I was in the pool for 2 hours pushing, I was exhausted. I was scared. The pushing was the hardest thing for me. I thought my whole inside was going to come out. Then, I remembered how my teacher was teaching us to push. Its amazing that all these teachings came to me during this hard time.

Finally I felt my back click and the head engage! at this stage the midwives ( 2 when baby is arriving) told me to stop and wait for next contraction. I can feel the baby turning in to the correct position for another push. I caught her myself. It was amazing seeing a head pop out in between your legs, unreal.

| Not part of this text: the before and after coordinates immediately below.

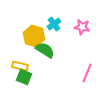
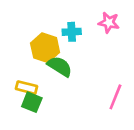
cyan cross: (54, 24) -> (72, 32), turned 32
pink star: (82, 27) -> (109, 23), moved

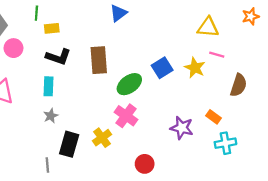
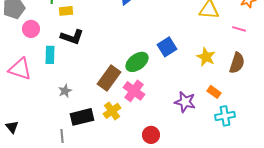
pink line: (217, 55) -> (239, 29), moved
brown rectangle: (99, 60) -> (109, 78), moved, turned 40
yellow star: (195, 68) -> (206, 57), moved
cyan rectangle: (48, 86) -> (50, 55), moved
black rectangle: (69, 144) -> (82, 117), turned 60

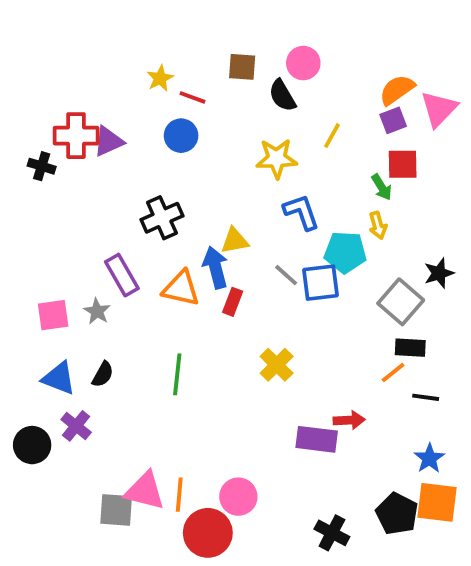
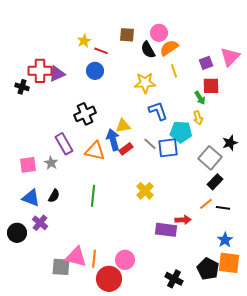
orange semicircle: (397, 90) -> (169, 48), moved
yellow line: (332, 136) -> (174, 71), turned -48
red rectangle: (233, 302) -> (126, 149), moved, turned 32
black rectangle: (410, 348) -> (215, 182), turned -49
orange line: (393, 372) -> (206, 204), moved

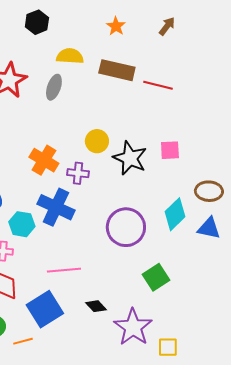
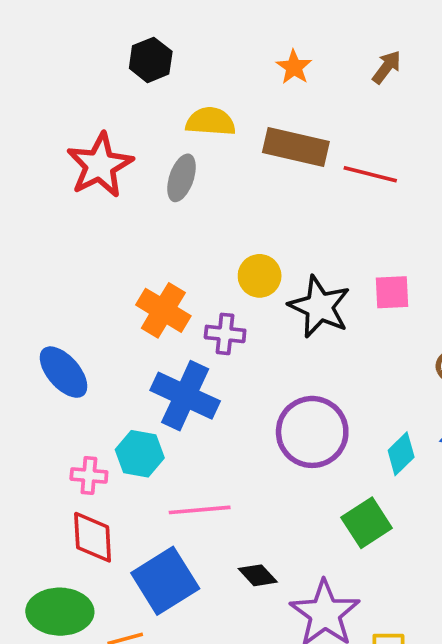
cyan diamond: (175, 214) -> (401, 454), moved, size x0.7
cyan hexagon: (22, 224) -> (140, 454), moved

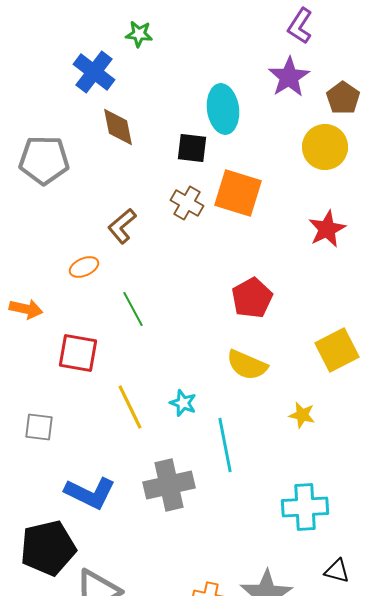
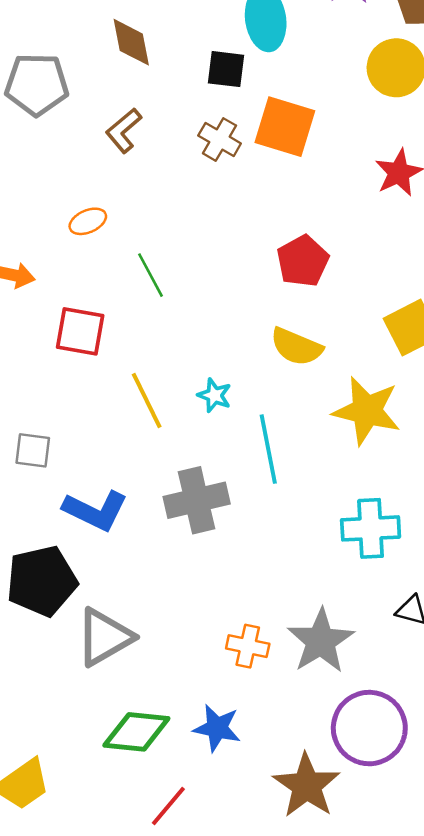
brown L-shape: (122, 226) -> (124, 130), moved
yellow star: (302, 415) -> (367, 411), size x2.0
gray square: (39, 427) -> (33, 450), moved

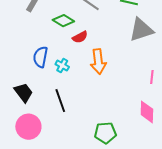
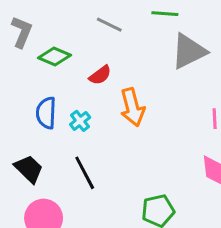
green diamond: (63, 21) -> (55, 57), moved
cyan cross: (62, 66) -> (80, 121), turned 32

When I laid my beautiful baby girl on my chest, I was not full of love. I was full of resentment to her, why did she put me through this - of course its not her fault, of course it wasn’t her. But that’s the truth of how I felt.

After birthing the placenta the midwives guided me to the bed. I couldn’t sit, my back was in agony. I knew some damage was done to my tailbone ( read my next blog of treatment and recovery). I had to lay down.

I had one small tear on the lip. and other than that I was fine, once the birth was done, it was done! no more pain! quite amazing! I was elevated, I was high. At that point , I knew that if me - the coward of pain - could do this, I can do anything. I knew that my mind power was strong. I was empowered.

This feeling of empowerment is still with me today. It was the hardest this that I have done in my life. Nothing will ever compare to the pain and suffering I went through till that point of my life. The experience was shifting. The new me was born. This was not the end of the suffering for me, if fact just a beginning. My breast feeding journey was very hard, the pain for the latter and the tailbone injury really triggered post natal depression. yet looking back it all made me a stronger more compassionate person I am today.

I am a true believer that this experience didn’t come to me by chance. I put all my time and efforts into preparing for this moment. The Prelabour and Active Labour phase lasted for over 2 days.

The results apart from the most beautiful healthy baby at 3.72Kg , the sense of accomplishment for me was really worth the pain and suffering.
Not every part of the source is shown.